That Was The Year That Was

Its official, last year is finally put to bed, taxes are done, accounts reconciled, bills collected, and the books are closed, so now there’s time to reflect on the good, the bad and the ugly.

The good – Mac’s, CrashPlan, Grasshopper, personallized pens, and getting an accountant

The bad – Iomega REV, Retrospect, phonebook ads, “door” law, and conservative business cards.

The ugly – the high cost of tuition when taking graduate courses at Reality U.

The Good

Making the decision the decision to be a “Mac attorney” was difficult. After all, there is a dearth of law practice specific software out there for Macs and the vast majority of the useful, free stuff out there is targets for the PC. The surprising thing was that when you compare oranges to oranges, there is little price difference between similarly spec’ed and equipped Macs and PCs, but the statistics show that Macs have a longer (>2x) “life-span”. The beauty of drinking the Apple Kool-aid is that the products are plug-n-play. From connecting routers to installing servers, once you’ve connected the wires and plugged into power you are up and running. Sure you can customize things, but elementary functionality is there from word go. It’s really cool to find computer systems that just work.

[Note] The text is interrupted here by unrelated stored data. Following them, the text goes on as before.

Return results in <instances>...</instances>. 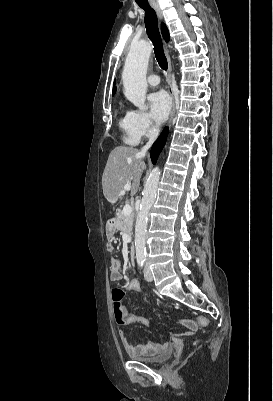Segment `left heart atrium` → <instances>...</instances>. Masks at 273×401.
Instances as JSON below:
<instances>
[{
    "mask_svg": "<svg viewBox=\"0 0 273 401\" xmlns=\"http://www.w3.org/2000/svg\"><path fill=\"white\" fill-rule=\"evenodd\" d=\"M149 114L158 124L163 123L170 112L171 104L168 97L161 92L152 93L147 98Z\"/></svg>",
    "mask_w": 273,
    "mask_h": 401,
    "instance_id": "39dd6f15",
    "label": "left heart atrium"
}]
</instances>
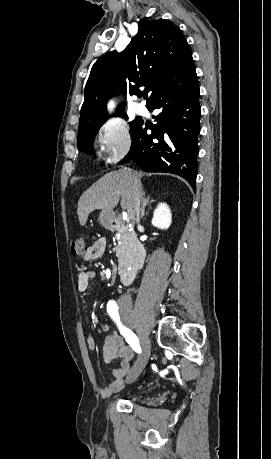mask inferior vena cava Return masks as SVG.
<instances>
[{
    "label": "inferior vena cava",
    "mask_w": 271,
    "mask_h": 459,
    "mask_svg": "<svg viewBox=\"0 0 271 459\" xmlns=\"http://www.w3.org/2000/svg\"><path fill=\"white\" fill-rule=\"evenodd\" d=\"M141 196H142L141 190H139L137 184H135V192H134V198H133V208H134V210H133V214H132L131 220H133V222H137V224H138V222L140 220ZM135 216H136V218H135ZM128 291H129V289H128ZM128 291H127V293H125L124 299H125V301H129V303H131V295H130V293H128Z\"/></svg>",
    "instance_id": "602c4592"
}]
</instances>
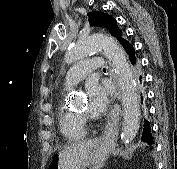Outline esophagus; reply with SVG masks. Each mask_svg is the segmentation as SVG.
Returning a JSON list of instances; mask_svg holds the SVG:
<instances>
[{"instance_id": "esophagus-1", "label": "esophagus", "mask_w": 177, "mask_h": 169, "mask_svg": "<svg viewBox=\"0 0 177 169\" xmlns=\"http://www.w3.org/2000/svg\"><path fill=\"white\" fill-rule=\"evenodd\" d=\"M112 100H113V104H116L117 97H112ZM115 122H116V120L114 118V111H112V117L108 121V123L106 124L105 130L102 134V138H105L106 136H108L111 133L112 129L115 126Z\"/></svg>"}]
</instances>
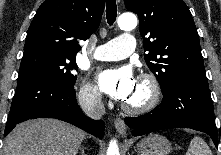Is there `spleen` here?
<instances>
[{"instance_id": "obj_1", "label": "spleen", "mask_w": 221, "mask_h": 155, "mask_svg": "<svg viewBox=\"0 0 221 155\" xmlns=\"http://www.w3.org/2000/svg\"><path fill=\"white\" fill-rule=\"evenodd\" d=\"M186 155H212V152L202 138L194 136L191 139Z\"/></svg>"}]
</instances>
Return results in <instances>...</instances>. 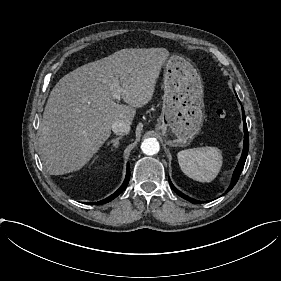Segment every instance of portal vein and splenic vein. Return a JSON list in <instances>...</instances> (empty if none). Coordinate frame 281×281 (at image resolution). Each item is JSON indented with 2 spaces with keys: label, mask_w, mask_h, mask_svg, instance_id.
<instances>
[{
  "label": "portal vein and splenic vein",
  "mask_w": 281,
  "mask_h": 281,
  "mask_svg": "<svg viewBox=\"0 0 281 281\" xmlns=\"http://www.w3.org/2000/svg\"><path fill=\"white\" fill-rule=\"evenodd\" d=\"M112 85H113V92H112L111 101L119 100L122 93V88L119 84L118 78L114 77L112 79Z\"/></svg>",
  "instance_id": "1"
}]
</instances>
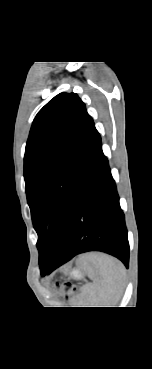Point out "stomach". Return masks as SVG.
<instances>
[{"label":"stomach","instance_id":"obj_1","mask_svg":"<svg viewBox=\"0 0 152 369\" xmlns=\"http://www.w3.org/2000/svg\"><path fill=\"white\" fill-rule=\"evenodd\" d=\"M73 275L77 277V276H79V272L78 271H74L73 272Z\"/></svg>","mask_w":152,"mask_h":369}]
</instances>
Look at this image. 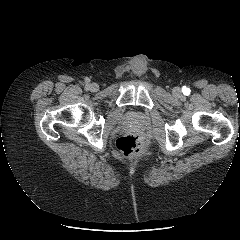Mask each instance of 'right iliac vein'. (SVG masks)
Returning a JSON list of instances; mask_svg holds the SVG:
<instances>
[{
  "label": "right iliac vein",
  "instance_id": "1",
  "mask_svg": "<svg viewBox=\"0 0 240 240\" xmlns=\"http://www.w3.org/2000/svg\"><path fill=\"white\" fill-rule=\"evenodd\" d=\"M89 89L92 91V92H97L99 90V85L96 84V83H91L89 85Z\"/></svg>",
  "mask_w": 240,
  "mask_h": 240
}]
</instances>
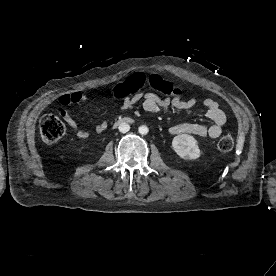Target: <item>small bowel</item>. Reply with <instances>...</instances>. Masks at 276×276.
I'll list each match as a JSON object with an SVG mask.
<instances>
[{
  "instance_id": "1",
  "label": "small bowel",
  "mask_w": 276,
  "mask_h": 276,
  "mask_svg": "<svg viewBox=\"0 0 276 276\" xmlns=\"http://www.w3.org/2000/svg\"><path fill=\"white\" fill-rule=\"evenodd\" d=\"M88 100V96L81 91H74L71 93L62 94L59 98V103L62 106H69L71 104L85 103ZM139 102L142 104V108L149 113H158L168 109L184 110L192 107L195 104V99L184 101L178 98H165L161 99L157 95L140 91L134 95H127L122 99L120 108L123 110L131 109L135 107ZM203 107L205 116L212 121L211 126H205L196 123H182L174 125L170 128L169 133L172 135L180 133H189L197 135L199 137L218 138L222 129L227 122V117L224 111L219 107L217 102L213 99H205L203 101ZM62 116L65 122L76 132L79 138H87L90 133L79 125L75 118L67 111H62ZM105 124H98L95 128L97 132L103 131Z\"/></svg>"
}]
</instances>
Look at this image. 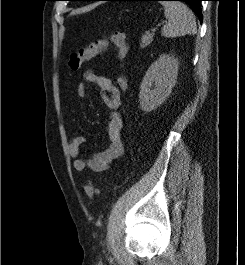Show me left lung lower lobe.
<instances>
[{
  "mask_svg": "<svg viewBox=\"0 0 245 265\" xmlns=\"http://www.w3.org/2000/svg\"><path fill=\"white\" fill-rule=\"evenodd\" d=\"M82 1H100V0H82ZM107 1H126V0H107ZM154 1H163V0H154ZM184 1L191 6L193 11L198 15L200 21L202 22V13H201V1L203 0H178Z\"/></svg>",
  "mask_w": 245,
  "mask_h": 265,
  "instance_id": "0a47b994",
  "label": "left lung lower lobe"
}]
</instances>
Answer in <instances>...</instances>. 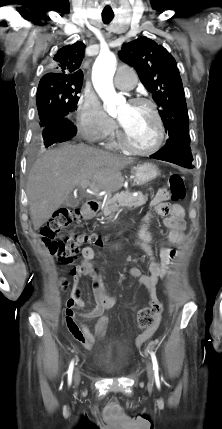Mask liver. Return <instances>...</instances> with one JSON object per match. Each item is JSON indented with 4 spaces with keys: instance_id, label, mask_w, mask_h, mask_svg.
Returning <instances> with one entry per match:
<instances>
[{
    "instance_id": "1",
    "label": "liver",
    "mask_w": 222,
    "mask_h": 429,
    "mask_svg": "<svg viewBox=\"0 0 222 429\" xmlns=\"http://www.w3.org/2000/svg\"><path fill=\"white\" fill-rule=\"evenodd\" d=\"M134 162L85 145L64 144L44 151L31 168L27 196L35 230L45 224L75 186L93 181L107 192L123 184L121 170Z\"/></svg>"
}]
</instances>
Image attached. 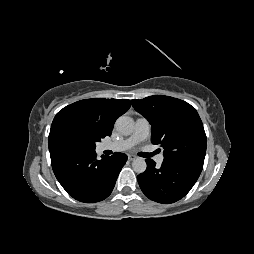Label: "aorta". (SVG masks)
Masks as SVG:
<instances>
[{"label": "aorta", "instance_id": "obj_1", "mask_svg": "<svg viewBox=\"0 0 254 254\" xmlns=\"http://www.w3.org/2000/svg\"><path fill=\"white\" fill-rule=\"evenodd\" d=\"M115 127L119 133L129 135L133 132L134 121L131 117L123 115L116 120ZM132 168L138 174L145 172L147 164L144 158L139 157L134 159L132 162Z\"/></svg>", "mask_w": 254, "mask_h": 254}]
</instances>
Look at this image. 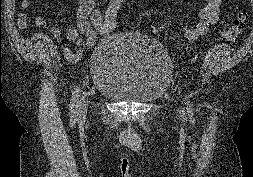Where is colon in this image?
Segmentation results:
<instances>
[{"label": "colon", "instance_id": "colon-1", "mask_svg": "<svg viewBox=\"0 0 253 177\" xmlns=\"http://www.w3.org/2000/svg\"><path fill=\"white\" fill-rule=\"evenodd\" d=\"M127 0H109L103 9L102 36H110L117 27L120 14L125 7ZM247 13L239 12L229 28L222 29L217 36L226 42L235 41L244 31L247 22Z\"/></svg>", "mask_w": 253, "mask_h": 177}]
</instances>
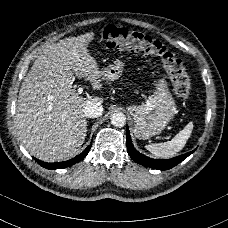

See: It Went Bump in the Night to see why CrashPlan made the good list.

Grasshopper is a highly flexible virtual PBX offering outstanding customer service and more features than I actually use. It was assured a spot on the good list after I discovered how call following worked and realized that not only could I program which numbers to try and in what order, but I could also assign numbers to blocks of time – no more worries about being interrupted when in a client meeting.

When I look at all the marketing things I’ve tried, having pens with my name and number on them seem to be the most successful. These things are like viruses – they get dropped off in one place and get carried off far and wide. While I’ve seldom heard from the person I originally handed a pen to, I frequently hear from someone they handed the pen to. Its like an automatic referral system. People need pens lots of places (gas stations, restaurants, check out lines, etc), few people constantly carry pens with them – so you hand them a cheap pen, say keep it and let the pass-it-forward concept work for you.

Getting an accountant was one of the best things I did this year. My only regret is that I didn’t have one from the beginning. Yes, this is an expense, and yes there is an app for that, but do you really want to invest your time into doing books?

The Bad

OK Iomega & Retrospect, I understand that maintaining device drivers across multiple computer platforms is a daunting task, but when you make your customers dig through web site to discover that after waiting 3 months for a promised fix you’ve decided to simply ignore the problem and stop supporting your product on a particular computer system you earn the pole position on my bad list.

I ignored my gut feelings and bought space in the yellow pages. Even after researching the subject and following the rules, there’s absolutely no ROI on this move.

I knew I should focus, I knew that building a practice would take time, but there were bills to pay and contacts to make so I succumbed and started to practice “door” law – if it came through my  door I’d consider it. End result – I had no way to build a consistent marketing message, had no focus to my elevator speech and really spread myself thin as I tried to pick up lots of law rather than mastering just one area.

I thought lawyers should have business cards (not a bad idea in and of itself) and so I went out and had a local printer design a very nice, conservative business card for me. The end result screamed lawyer (actually, it screamed “I’m so conservative, I make the Orange County Republican Party look like drug-crazed hippy radicals”). Unfortunately this does not make for a memorable business card and when you are trying to grow a business, making no impression is making a bad impression.

The Ugly

Real Life University has a pretty steep tuition when you enter its graduate school (the entrance exam is child’s play – start a law practice). While there are no scholarship opportunities, there are ways to mitigate the cost. The problem is that by the time you discover them, you’ve already had a few hard lessons. The ones that became obvious to me this year are:

1) Stay focused on your business plan and stick with your chose area of law – don’t dilute your product. Expanding your practice areas comes after developing expertise and clients in one. This is one instance where a wide net does not catch more. Focus allows you to spend your marketing resources wisely, allows you to develop a succinct marketing  message that readily identifies what you do and why a client should use your services.

2) Work, work, work on your marketing – at the beginning a solo practice is 70% marketing, 20% business, and 10% law (this is why focus is important, there’s not time to be spread thin). Your marketing message should be consistent, uniform and memorable and should tell people who you are, what you do, where you practice, why should they use your services, and how to contact you.

So that was the year that was for the Rural Lawyer. Hope yours was better.

One thought on “That Was The Year That Was

  1. Very useful post. Yellow pages have worked wonders for us, yet we are not a lawyer practice. I need to try the advertising-on-pens idea, though! I had thought about calendars, but the pens seem a better investment. Whenever you go for new buss. cards, post the style so we can see them and let us know how it goes. Good luck.